D 2001. R: Benjamin Quabeck. B: Hendrik Hölzemann. K: David Schultz. S: Tobias Haas. M: Lee Buddah. P: Stephanie Wagner. D: Daniel Brühl, Jessica Schwarz, Marie-Lou Sellem, Denis Moschitto u.a.
99 Min. Ottfilm ab 15.11.01
Von Nikolaj Nikitin Die Feststellung, daß »Teen«-Kino (nicht nur die US-Produktionen, sondern auch die aus heimischen Gefilden) überaus erfolgreich an der Kasse funktionieren können, ist wahrlich nichts Neues. Ab und zu sind diese Produktionen handwerklich solide und warten mit jungen, unverbrauchten Gesichtern auf. Mit ganz viel Glück strengt sich auch noch jemand beim Verfassen des Buches an, macht sich Gedanken, und die Handlungsstränge passen halbwegs zueinander. Bis auf wenige Ausnahmen (allen voran Crazy) fehlt aber all diesen Subgenrebeiträgen eines – und so platt es auch klingen mag: Ich nenne es »Seele«.

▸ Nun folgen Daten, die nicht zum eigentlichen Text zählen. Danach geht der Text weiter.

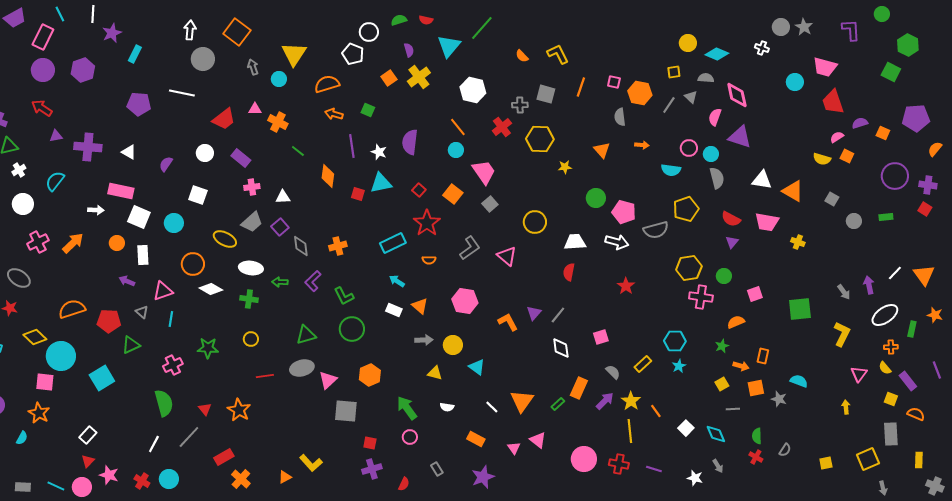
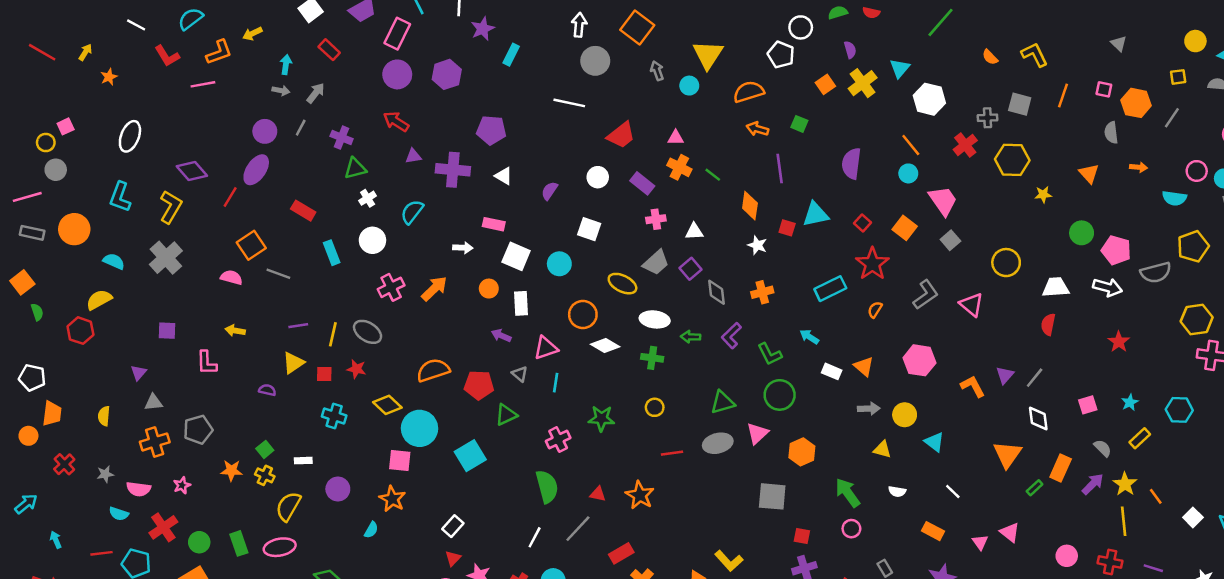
cyan triangle: (449, 46) -> (900, 68), moved, size x0.7
gray triangle: (691, 97) -> (1119, 44), moved
purple pentagon: (139, 104) -> (491, 130), moved
pink triangle: (255, 109) -> (676, 138), moved
orange cross: (278, 122) -> (679, 167), moved
white star: (379, 152) -> (757, 245), moved
pink rectangle: (121, 191) -> (494, 224), size x0.7
orange semicircle: (429, 260) -> (875, 310), turned 120
cyan arrow: (397, 281) -> (809, 337), moved
cyan star: (679, 366) -> (1130, 402), moved
pink triangle: (328, 380) -> (757, 433), moved
orange triangle: (522, 401) -> (1007, 454), moved
red triangle: (205, 409) -> (598, 494), turned -40
pink circle: (584, 459) -> (1067, 556), size x0.7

Benjamin Quabeck ist es allerdings gelungen, mit seinem Abschlußfilm von der Filmakademie Ludwigsburg (wo er mit einfallsreichen Kurzfilmen wie Höhlenangst auffiel) ein wahrlich beseeltes Stück Kino zu inszenieren. Dem Werk gelingt es auf eine nahezu unheimliche Art und Weise, uns unglaublich tief in die Psyche des Protagonisten Daniel zu ziehen. Dank der behutsamen Regieleistung wird spürbar, daß im Film Probleme erzählt und Situationen geschildert werden, die »wahr«, nahe am echten Leben sind.

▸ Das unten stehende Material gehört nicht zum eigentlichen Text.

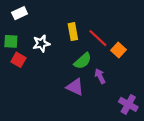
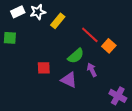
yellow rectangle: (73, 32) -> (58, 21), moved, turned 49
white star: (41, 44) -> (38, 12), moved
red square: (18, 60) -> (44, 68), moved, turned -32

Nichts bereuen lebt vor allem von der brillanten schauspielerischen Leistung des Hauptdarstellers Daniel Brühl. Er ist momentan mit Sicherheit der spannendste Jungdarsteller Deutschlands. Jungdarsteller nicht nur deshalb, weil er es noch ist und Typen spielt, die der Teenager-Ecke entspringen (Schule). Jung vor allem, weil sein unverbrauchtes Gesicht und sein Charme, seine Verletzlichkeit und Unsicherheit (in der Figurenzeichnung, nicht im Spiel) ihn zu einem seltenen Beispiel deutscher Schauspieler macht, die die Kamera lange auf ihrem Gesicht ertragen können und vor allem im passiven Spiel überzeugen. Nichts bereuen gibt Brühl viele Möglichkeiten, sein Können zu offenbaren und seiner bisherigen Palette einen neuen Typus hinzuzufügen.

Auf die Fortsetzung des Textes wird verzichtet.